In a bid to find the new reader, Klaus Kluge from Bastei Lübbe concentrates on streaming literature. He doesn’t shy away from the question about whether there is a need for a new generation of writers producing content for the Smartphone. Most people read on their way to work in public transport. Bastei Lübbe is working on a model for literature streaming: the core target group of millenials wants short content with visual appeal and delivered in a series of episodes, discussed in social reading groups, made a talking point via a Newsfeed, and no more thinking in page format but in time units. And best available by subscription. To deliver this, writers are called for who can digitise content, internationalize it and present it in a visually appealing format.
The reader defines what is good. Kluge’s message to Ken Follet, his most successful writer, is amusing if not rather alarming, “Ken, you’re young!” The 62-year-old’s book due for release with Lübbe in the autumn is simultaneously being issued as a computer game.
This review of publishers’ attempts to divine today’s and future readership could be spun out endlessly along with their efforts to provide the right content. It was captivating to hear Nikola Richter (mikrotext) and Beate Kuckertz (dotbooks) introduce their newly emergent e-book publishing houses. Or to learn about innovative commercial routes for books that can be marketed using Google key words logic via various online merchant platforms and personal websites; about their writers who appear as proactive communicators about their books; about e-books that constantly compete for new positioning thanks to discount offers.
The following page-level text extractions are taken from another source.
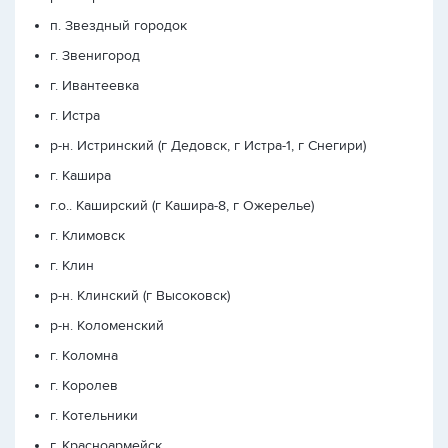
п. Звездный городок
г. Звенигород
г. Ивантеевка
г. Истра
р-н. Истринский (г Дедовск, г Истра-1, г Снегири)
г. Кашира
г.о.. Каширский (г Кашира-8, г Ожерелье)
г. Климовск
г. Клин
р-н. Клинский (г Высоковск)
р-н. Коломенский
г. Коломна
г. Королев
г. Котельники
г. Красноармейск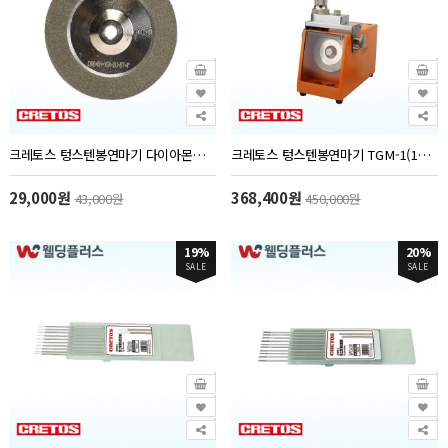
크레토스 텅스텐봉연마기 다이아몬드휠(#200)(1EA/PK)
크레토스 텅스텐봉연마기 TGM-1(1EA/PK)
29,000원
368,400원
43,000원
450,000원
19%
20%
SALE
SALE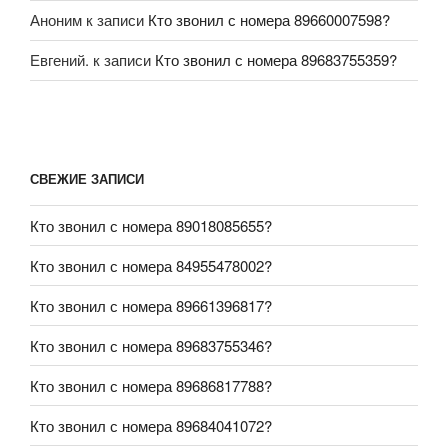
Аноним
к записи
Кто звонил с номера 89660007598?
Евгений.
к записи
Кто звонил с номера 89683755359?
СВЕЖИЕ ЗАПИСИ
Кто звонил с номера 89018085655?
Кто звонил с номера 84955478002?
Кто звонил с номера 89661396817?
Кто звонил с номера 89683755346?
Кто звонил с номера 89686817788?
Кто звонил с номера 89684041072?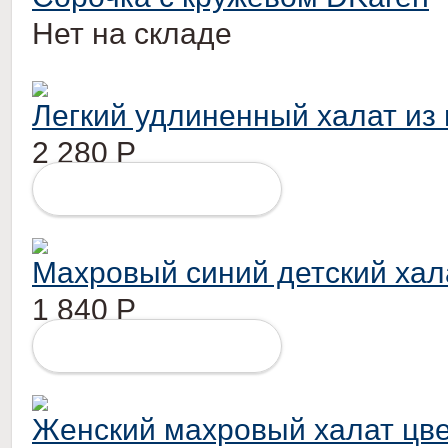
Нет на складе
Легкий удлиненный халат из
2 280
Р
ПОДРОБНЕЕ
Махровый синий детский хал
1 840
Р
ПОДРОБНЕЕ
Женский махровый халат цве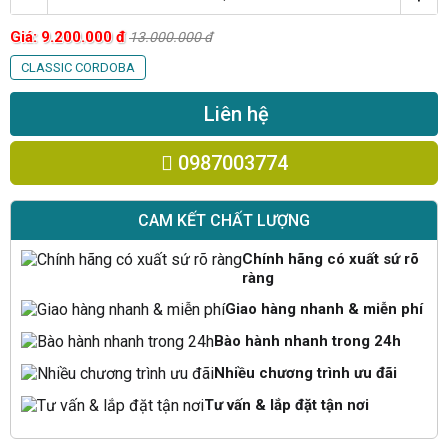
Giá:
9.200.000
đ
13.000.000
đ
CLASSIC CORDOBA
Liên hệ
0987003774
CAM KẾT CHẤT LƯỢNG
Chính hãng có xuất sứ rõ
ràng
Giao hàng nhanh & miễn phí
Bào hành nhanh trong 24h
Nhiều chương trình ưu đãi
Tư vấn & lắp đặt tận nơi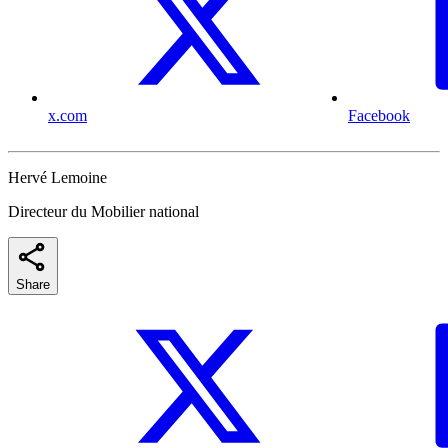
x.com
Facebook
Hervé Lemoine
Directeur du Mobilier national
Share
In response to Richter’s observation that her collected mikrotext books emerged not unlike Charles Dickens’s novels – he wrote them chapter by chapter and responded to reactions of newspaper readers – Rüdiger Wischenbart made reassuring comments. Since Gutenberg’s invention, the book world has gathered a body of experience of writing and publishing that is far bigger and richer than models within the book sector over the past thirty or fifty years. Andrew Franklin of Profile Books London was more defiant: the micro-macro content provides what might work for the educational sector but not for books where entertainment only starts after five hours’ reading. Douglas McCabe’s message was much wiser: the disruption process is not yet at an end, but the book – an object of difference will endure, a synonym for philosophical slowness in a fast-moving world.